Shift Work - A Necessary Evil


According to an article published today in the American Journal of Preventive Medicine, approximately one-fifth of all workers in the US work some sort of shift work.

It’s known that people who work shift work — particularly rotating shifts – tend to get sick more easily than those who work so-called "normal hours." With our changing society and want/need to have things going 24 hours a day, seven days a week, more people than ever are working evening and night shifts. Few know what it’s like to work nights than nurses, though.

According to an article published today in the American Journal of Preventive Medicine, approximately one-fifth of all workers in the US work some sort of shift work and up to half of all hospital employees work shifts.

Those of us who have worked night shifts can relate to sleep difficulties, fatigue, increased stress levels and even difficulty eating that result. Some of the problems can be directly related to working nights — such as disturbing the circadian rhythm, making sleep more difficult, but other problems aren’t quite as obvious, like problems eating or digesting food. Many nurses lose their appetite when working shift work, while others are always hungry and may not always make the healthiest food choices.

There have been studies that show a relationship between night shifts and health issues, including an increased risk of accidents — both at work and at home – because of fatigue, exhaustion, or slower reaction times. How many nurses driving home at night haven’t felt at one time or another that they shouldn’t really be driving? How many night nurses haven’t found their minds a bit muddled when trying to make a simple arithmetic calculation at 2:00AM?

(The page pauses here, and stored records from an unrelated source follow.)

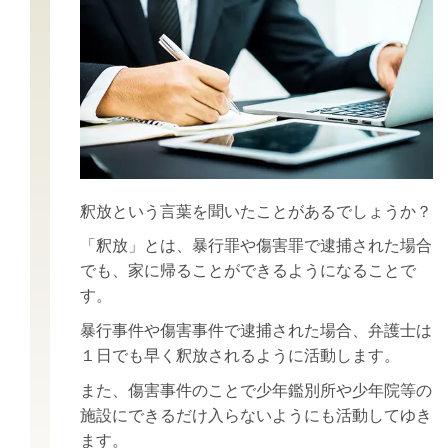
釈放という言葉を聞いたことがあるでしょうか？
「釈放」とは、暴行罪や傷害罪で逮捕された場合
でも、家に帰ることができるようになることで
す。
暴行事件や傷害事件で逮捕された場合、弁護士は
１日でも早く釈放されるように活動します。
また、傷害事件のことで少年鑑別所や少年院等の
施設にできるだけ入らないようにも活動してゆき
ます。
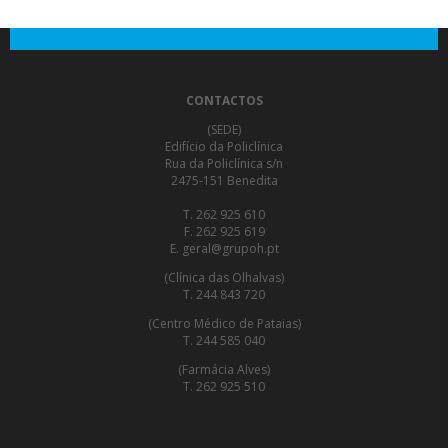
CONTACTOS
(SEDE)
Edifício da Policlínica
Rua da Policlínica s/n
2475-151 Benedita
T. 262 925 610
F. 262 925 619
E. geral@grupoh.pt
(Clínica das Olhalvas)
T. 244 843 720
(Centro Médico de Pataias)
T. 244 585 040
(Farmácia Alves)
T. 262 925 510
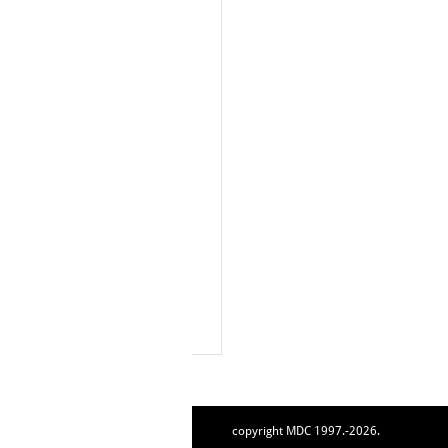
copyright MDC 1997.-2026.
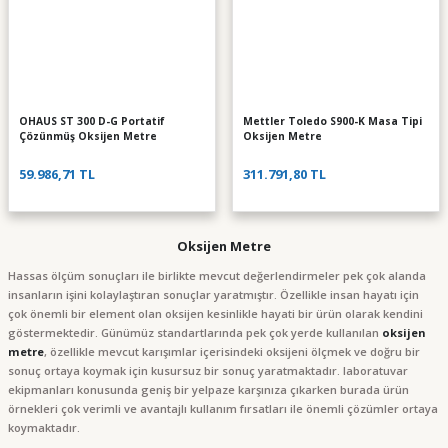
OHAUS ST 300 D-G Portatif
Mettler Toledo S900-K Masa Tipi
Çözünmüş Oksijen Metre
Oksijen Metre
59.986,71 TL
311.791,80 TL
Oksijen Metre
Hassas ölçüm sonuçları ile birlikte mevcut değerlendirmeler pek çok alanda
insanların işini kolaylaştıran sonuçlar yaratmıştır. Özellikle insan hayatı için
çok önemli bir element olan oksijen kesinlikle hayati bir ürün olarak kendini
göstermektedir. Günümüz standartlarında pek çok yerde kullanılan
oksijen
metre
, özellikle mevcut karışımlar içerisindeki oksijeni ölçmek ve doğru bir
sonuç ortaya koymak için kusursuz bir sonuç yaratmaktadır. laboratuvar
ekipmanları konusunda geniş bir yelpaze karşınıza çıkarken burada ürün
örnekleri çok verimli ve avantajlı kullanım fırsatları ile önemli çözümler ortaya
koymaktadır.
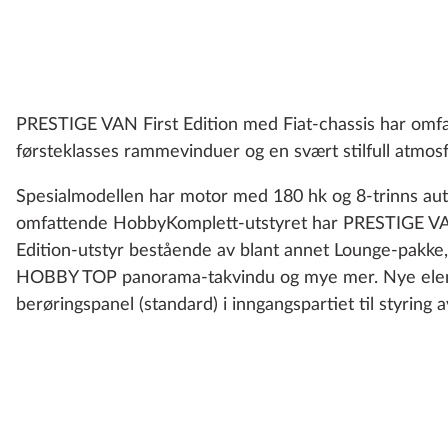
PRESTIGE VAN First Edition med Fiat-chassis har omfa
førsteklasses rammevinduer og en svært stilfull atmos
Spesialmodellen har motor med 180 hk og 8-trinns automa
omfattende HobbyKomplett-utstyret har PRESTIGE VAN
Edition-utstyr bestående av blant annet Lounge-pakke, 
HOBBY TOP panorama-takvindu og mye mer. Nye elem
berøringspanel (standard) i inngangspartiet til styring a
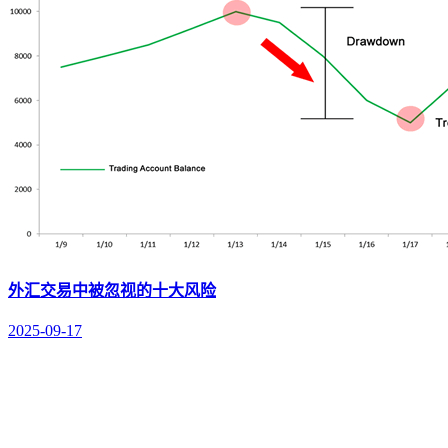
外汇交易中被忽视的十大风险
2025-09-17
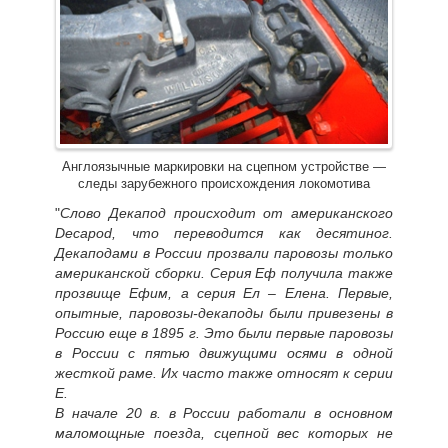
Англоязычные маркировки на сцепном устройстве —
следы зарубежного происхождения локомотива
"
Слово Декапод происходит от американского
Decapod, что переводится как десятиног.
Декаподами в России прозвали паровозы только
американской сборки. Серия Еф получила также
прозвище Ефим, а серия Ел – Елена. Первые,
опытные, паровозы-декаподы были привезены в
Россию еще в 1895 г. Это были первые паровозы
в России с пятью движущими осями в одной
жесткой раме. Их часто также относят к серии
Е.
В начале 20 в. в России работали в основном
маломощные поезда, сцепной вес которых не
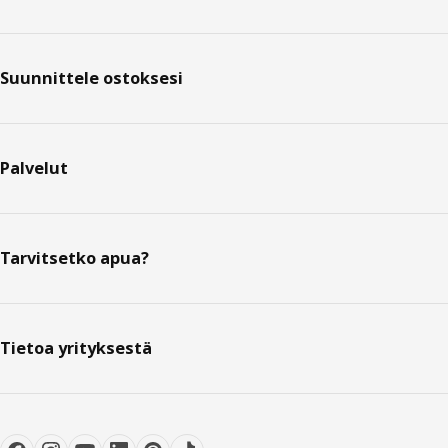
Suunnittele ostoksesi
Palvelut
Tarvitsetko apua?
Tietoa yrityksestä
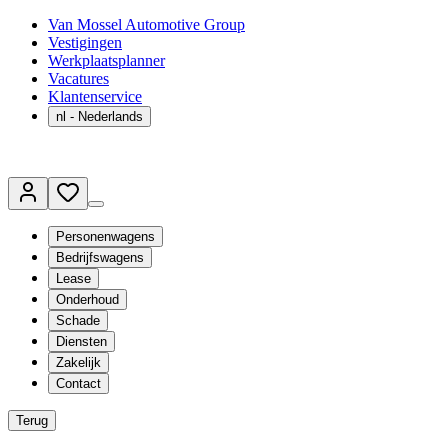
Van Mossel Automotive Group
Vestigingen
Werkplaatsplanner
Vacatures
Klantenservice
nl
- Nederlands
Personenwagens
Bedrijfswagens
Lease
Onderhoud
Schade
Diensten
Zakelijk
Contact
Terug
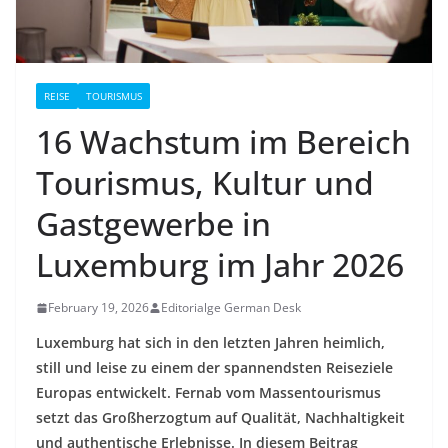
REISE
TOURISMUS
16 Wachstum im Bereich
Tourismus, Kultur und
Gastgewerbe in
Luxemburg im Jahr 2026
February 19, 2026
Editorialge German Desk
Luxemburg hat sich in den letzten Jahren heimlich,
still und leise zu einem der spannendsten Reiseziele
Europas entwickelt. Fernab vom Massentourismus
setzt das Großherzogtum auf Qualität, Nachhaltigkeit
und authentische Erlebnisse. In diesem Beitrag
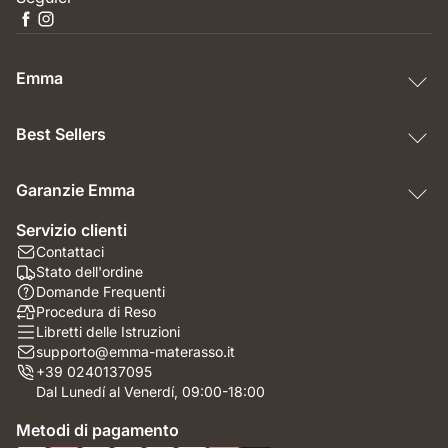
Emma
Best Sellers
Garanzie Emma
Servizio clienti
Contattaci
Stato dell'ordine
Domande Frequenti
Procedura di Reso
Libretti delle Istruzioni
supporto@emma-materasso.it
+39 0240137095
Dal Lunedí al Venerdí, 09:00-18:00
Metodi di pagamento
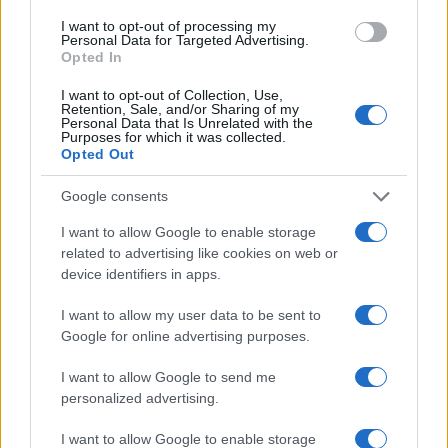
El VAR ha revolucionado el fútbol. Descubre cómo…
I want to opt-out of processing my
Personal Data for Targeted Advertising.
Opted In
DEPORTES
I want to opt-out of Collection, Use,
Retention, Sale, and/or Sharing of my
Personal Data that Is Unrelated with the
Purposes for which it was collected.
Opted Out
Google consents
I want to allow Google to enable storage
related to advertising like cookies on web or
device identifiers in apps.
I want to allow my user data to be sent to
Programación deportiva gratuita: lo que
Google for online advertising purposes.
no te puedes perder en agosto de 2026
I want to allow Google to send me
El verano de 2026 está repleto de eventos…
personalized advertising.
I want to allow Google to enable storage
DEPORTES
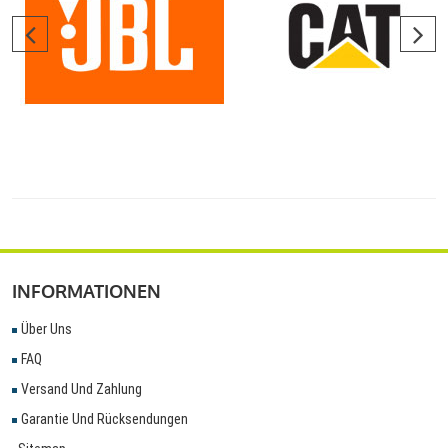
INFORMATIONEN
Über Uns
FAQ
Versand Und Zahlung
Garantie Und Rücksendungen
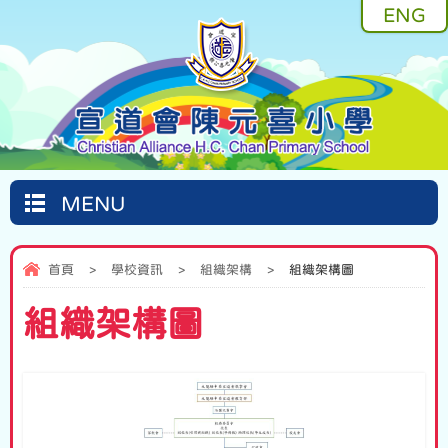
ENG
MENU
首頁
>
學校資訊
>
組織架構
>
組織架構圖
組織架構圖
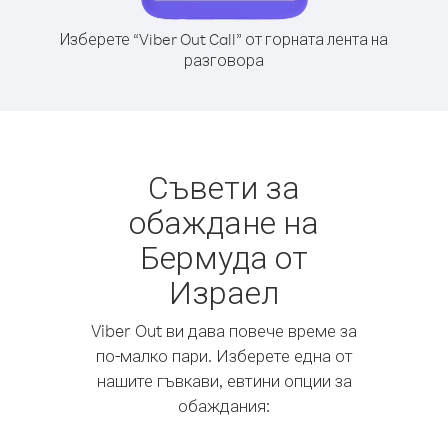
Изберете “Viber Out Call” от горната лента на
разговора
Съвети за
обаждане на
Бермуда от
Израел
Viber Out ви дава повече време за
по-малко пари. Изберете една от
нашите гъвкави, евтини опции за
обаждания:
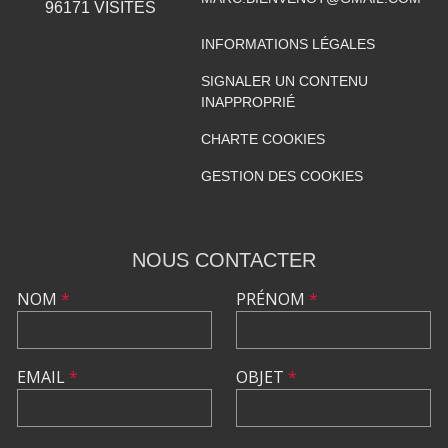
96171
VISITES
INFORMATIONS LÉGALES
SIGNALER UN CONTENU
INAPPROPRIÉ
CHARTE COOKIES
GESTION DES COOKIES
NOUS CONTACTER
NOM
*
PRÉNOM
*
EMAIL
*
OBJET
*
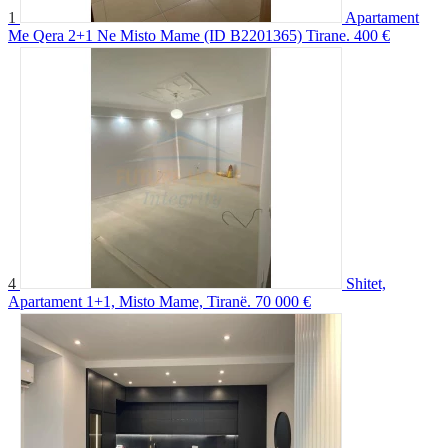
1
Apartament
Me Qera 2+1 Ne Misto Mame (ID B2201365) Tirane.
400 €
4
Shitet,
Apartament 1+1, Misto Mame, Tiranë.
70 000 €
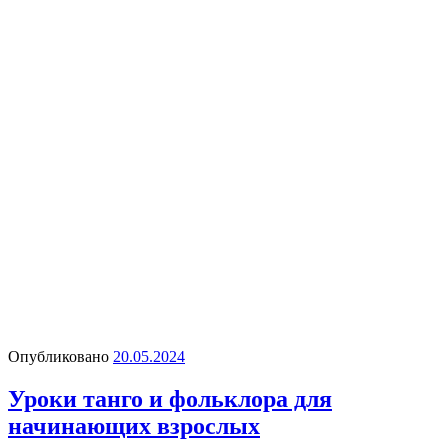
Опубликовано
20.05.2024
Уроки танго и фольклора для
начинающих взрослых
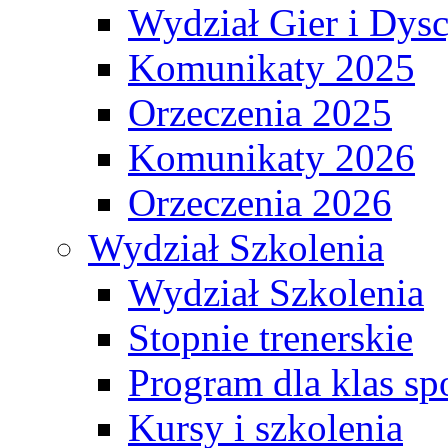
Wydział Gier i Dys
Komunikaty 2025
Orzeczenia 2025
Komunikaty 2026
Orzeczenia 2026
Wydział Szkolenia
Wydział Szkolenia
Stopnie trenerskie
Program dla klas s
Kursy i szkolenia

But if we look beyond health issues involved in working shifts, we see that there are other concerns. The authors of this article call one “social desynchronization.” This social desynchronization makes it difficult for shift workers to properly and effectively balance their work and family lives. In a study conducted in Sweden, researchers found that workers who weren’t able to reach a good work-life balance reported worse health than those whose lives were balanced. So even an issue that doesn’t seem related to health does end up affecting health after all.

While redesigning the night shift may be feasible in the manufacturing environments, is it feasible in the healthcare system? Most hospitals have tried the standard interventions, such as educating nurses how to better manage their health, but have they tried other options that could help?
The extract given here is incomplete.